Copper Roof Key To Beautiful, Low Maintenance Exterior
August 2007 • Metal Home Digest
By Krista Hovis, Associate Editor
Mike and Kum Su Tweddle are world travelers and wanted a home that would showcase their extensive art collection and reflect influences from some of their favorite destinations. They wanted to take advantage of the scenery at the lakeside location, which includes a heron rookery island and egrets nesting in the nearby trees. One of the most important requirements of the home, however, was all exterior materials had to be low maintenance.
As the firm designs 15-20 residential projects per year, it had plenty of experience to draw from. Many of those projects use specialty metal roofing on canopy and turret areas because of the durability and versatility metal offers. However, DesRosiers Architects had never designed a home where the entire roof was metal. Still, the home was being designed with an oriental flair that suited tile or shake roofing, and since more traditional versions of those roofing styles tend to require quite a bit of maintenance, metal was definitely the best option.
The final plans called for a stepped Bermuda profile to cover the low-slope, hipped roof design. Copper was the material of choice for the panels to give the roof added architectural interest. “Since the entrance is elevated, the roof is the first thing you see,” explained DesRosiers. The homeowners were happy about the selection of copper because they viewed it as a “lifetime” material that has a timeless look and will patina naturally. It’s also a very earthy material that seamlessly fits into the environment.

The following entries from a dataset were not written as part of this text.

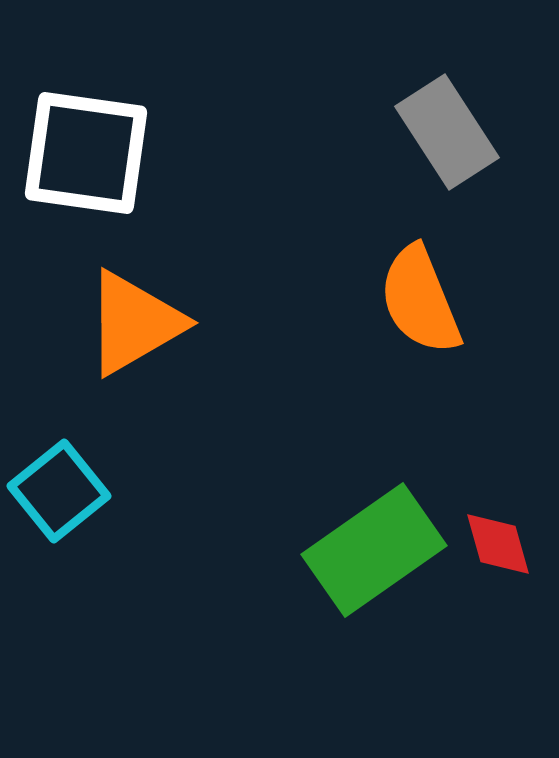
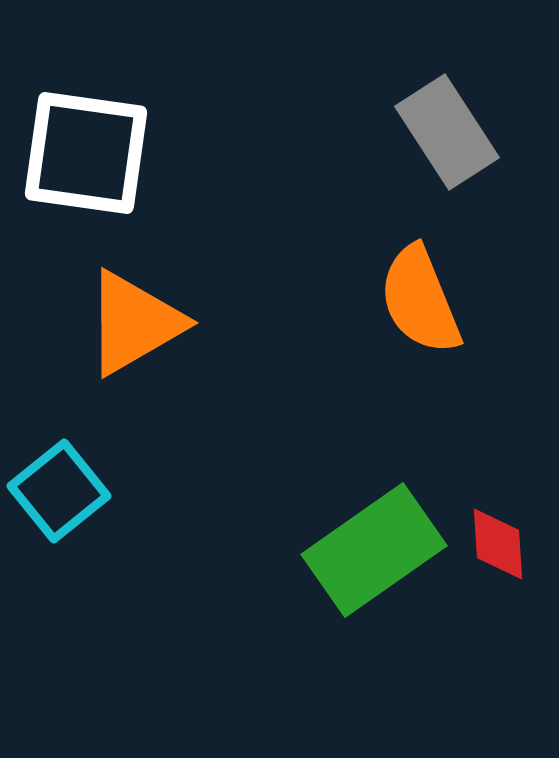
red diamond: rotated 12 degrees clockwise
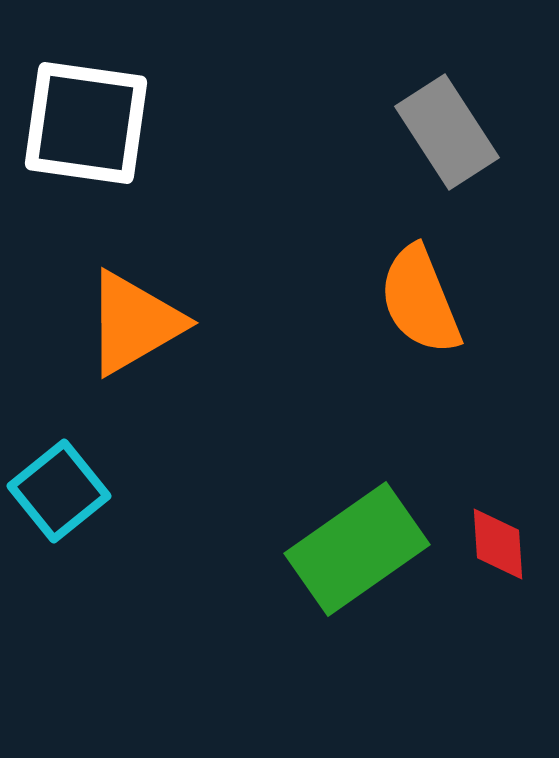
white square: moved 30 px up
green rectangle: moved 17 px left, 1 px up
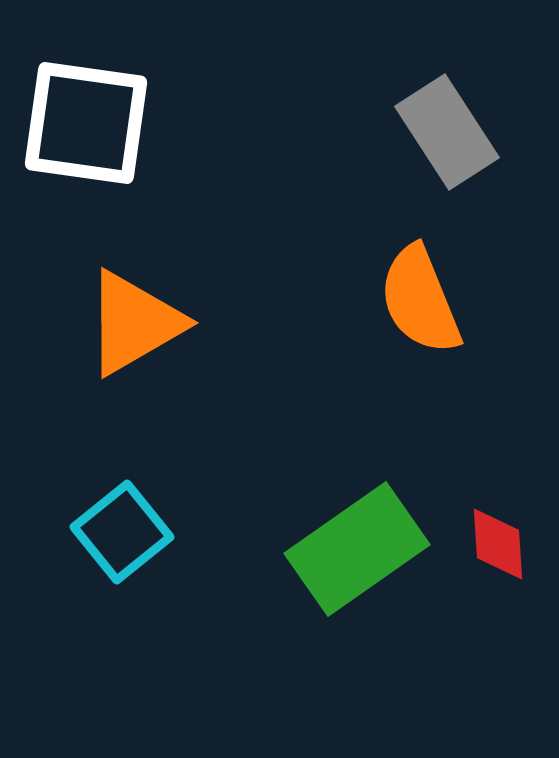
cyan square: moved 63 px right, 41 px down
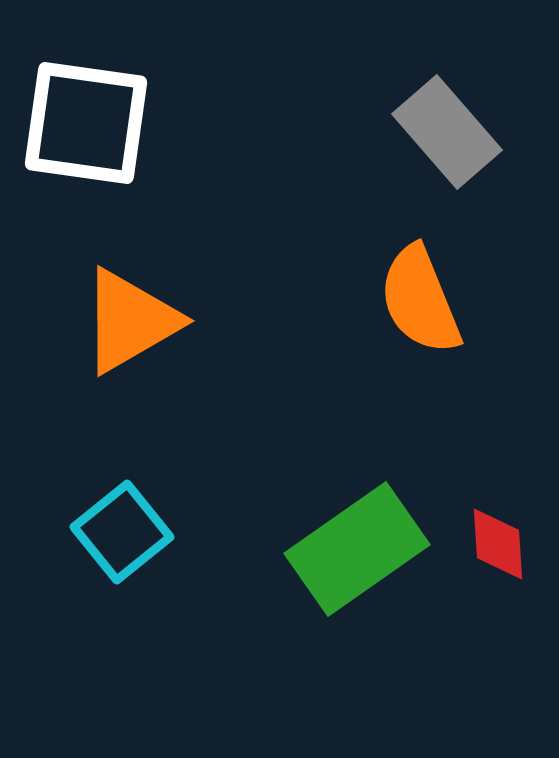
gray rectangle: rotated 8 degrees counterclockwise
orange triangle: moved 4 px left, 2 px up
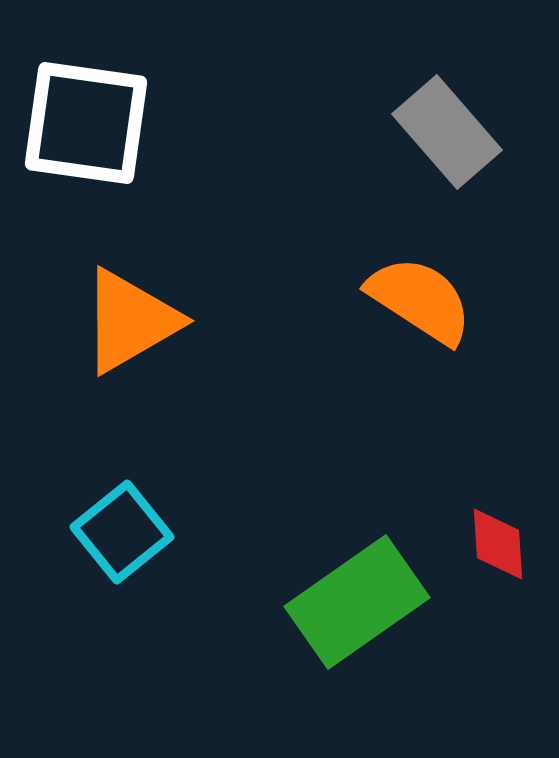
orange semicircle: rotated 145 degrees clockwise
green rectangle: moved 53 px down
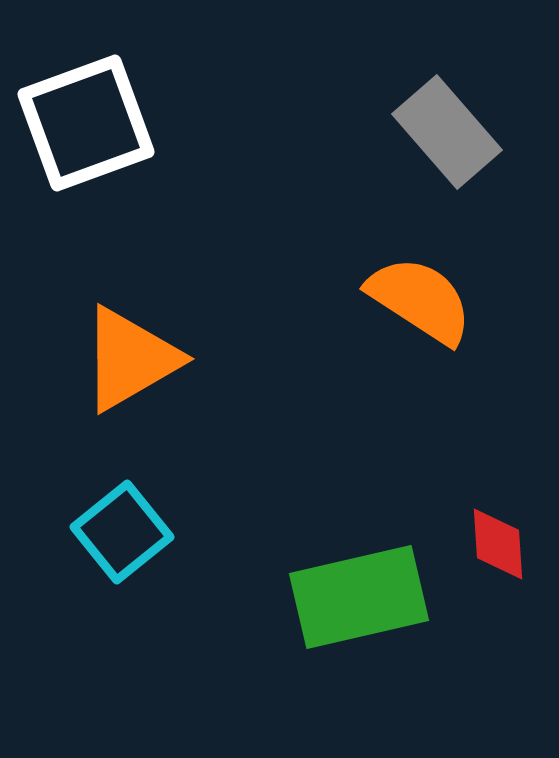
white square: rotated 28 degrees counterclockwise
orange triangle: moved 38 px down
green rectangle: moved 2 px right, 5 px up; rotated 22 degrees clockwise
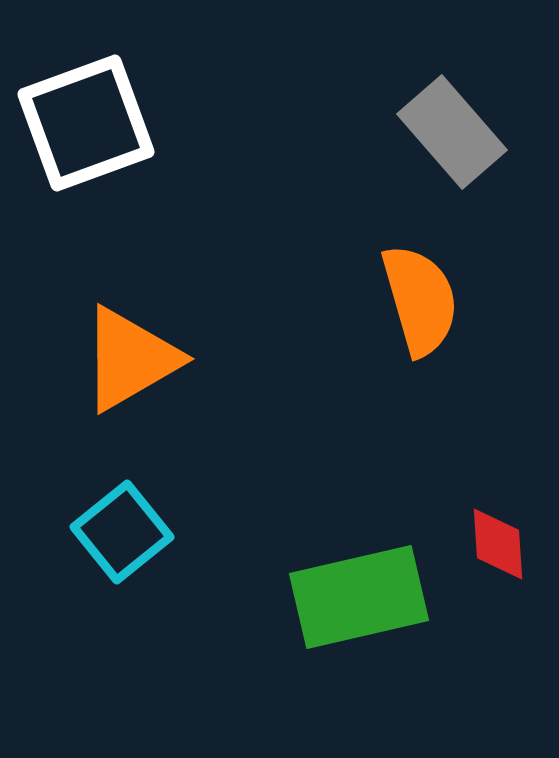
gray rectangle: moved 5 px right
orange semicircle: rotated 41 degrees clockwise
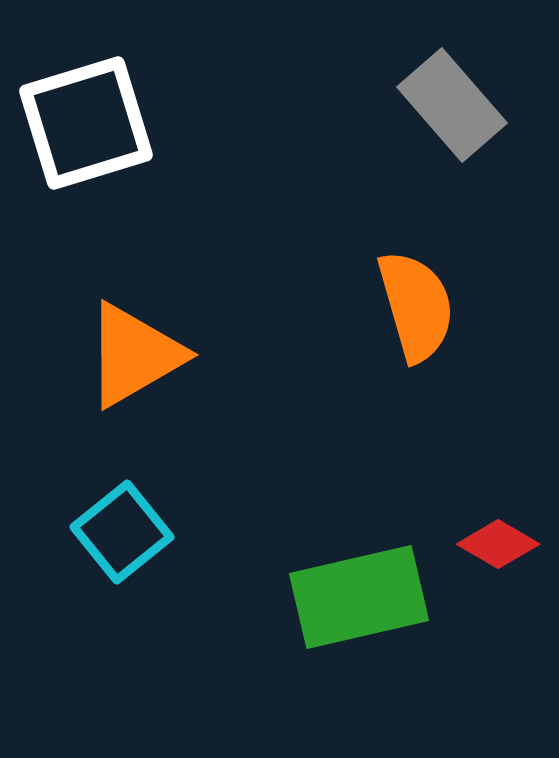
white square: rotated 3 degrees clockwise
gray rectangle: moved 27 px up
orange semicircle: moved 4 px left, 6 px down
orange triangle: moved 4 px right, 4 px up
red diamond: rotated 56 degrees counterclockwise
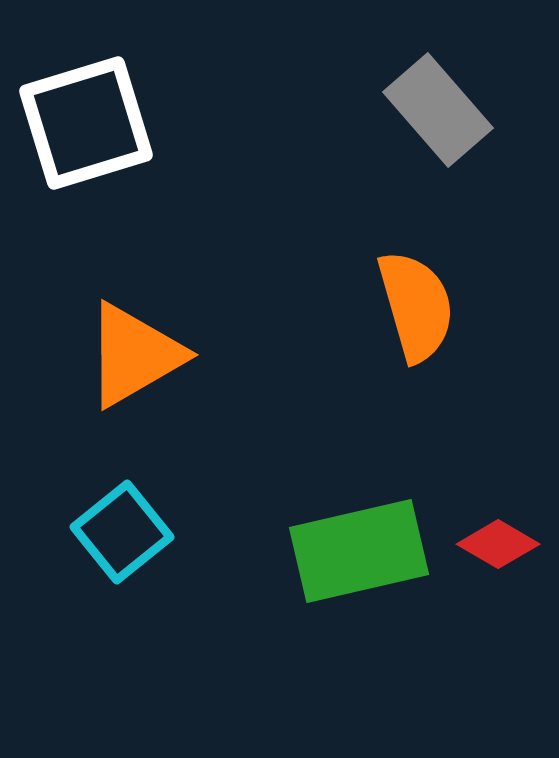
gray rectangle: moved 14 px left, 5 px down
green rectangle: moved 46 px up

Because of the unique size of the panels required for the Frank Lloyd Wright-inspired roof, DesRosiers was having difficulty finding factory-formed panels that would meet the design needs. Luckily, previous experience told DesRosiers that he could count on Allen Brothers, Inc. of Rochester Hills, MI. The roofing contractor has been installing roofs for over 50 years and uses metal on 20% of its residential projects. In addition to installing pre-formed metal panels, the contractor has the ability to custom rollform its own panels — which was required for this project.
Allen Brothers purchased a Bermuda Roller for its New Tech Machinery rollformer specifically for the Tweddle home. To accommodate the 2′-wide stepped roof panels with a 2″ up leg, the contractor had to special order oversized copper coil from Revere Copper Products in a 27-1/2″ width. The 3/4 hard, 20 oz. copper panels were formed to length up to 36′. Longer panels required the use of expansion joints. Over 8,400 sq. ft. of the panels were installed on the 4:12 pitched roof. The underlying decking consisted of 1/2″ plywood and 2″ x 2″ batten supports to create the steps.
For watertightness, the panels around the chimney were soldered. Flashings were installed prior to the wall materials. A special ridge vent with a custom filter was fabricated by Allen Brothers for proper air flow.
Rather than a plain, wrapped copper fascia, the Tweddles wanted something as intricately detailed as the rest of the home. DesRosiers researched various solutions and found an Art Deco-patterned stamped panel from W.F. Norman. The artistic copper accent provided additional architectural interest.
Other natural materials were utilized on the exterior to complement the copper roofing. These included oiled bronze window frames, split-face Fond du Lac limestone, 3″ smooth limestone bands and black slate. Even the radiant-heated driveway features all-natural materials—300-year-old stones recovered from Chinese villages affected by flooding from the Three Gorges Dam project.
Finished Home An Artistic Showpiece…
Construction on the house began in January 2002. It was completed in July 2003 at a cost of $4.2 million. The dramatic design, open floorplan and breathtaking views exceeded the clients’ expectations, and the home won six design awards in Michigan. It has 5,000 sq. ft. main level and 3,000 sq. ft. walk-out lower level. Cantilevered rooms feature 11′ floor-to-ceiling glass for panoramic views of Island Lake from all living areas. The open floor plan with limited halls includes four bedroom suites, with the master suite being on the main level.
The same natural materials theme utilized on the exterior was carried through to the interior of the home. Mountain Green Tunas granite, dark mahogany and limestone give a nod to the environment while providing warmth throughout the house. Painted wood screens, bronze sculptures from well-known artists and a variety of cranes—considered the “bird of happiness”—are examples of the artwork that decorate the interior. Other pieces are displayed in custom-created cabinetry found in nearly every room.
However, metal is found in places other than just the artwork. A custom brass rail system was utilized throughout the house. It has no exposed fasteners and is held together by high-strength, permanent magnets. Illuminating many of the rooms are iron hanging light fixtures from Paris. The formal dining room table is what DesRosiers called an “artistic iron sculpture capped in glass”.
All of the materials harmoniously worked together to create the low maintenance, artistic showpiece the Tweddles envisioned. The large, copper roof played a critical role in achieving the design goals and serving as a low maintenance, permanent roofing solution.
Mosher, Dolan, Cataldo & Kelly of Birmingham, MI was the general contractor for this project.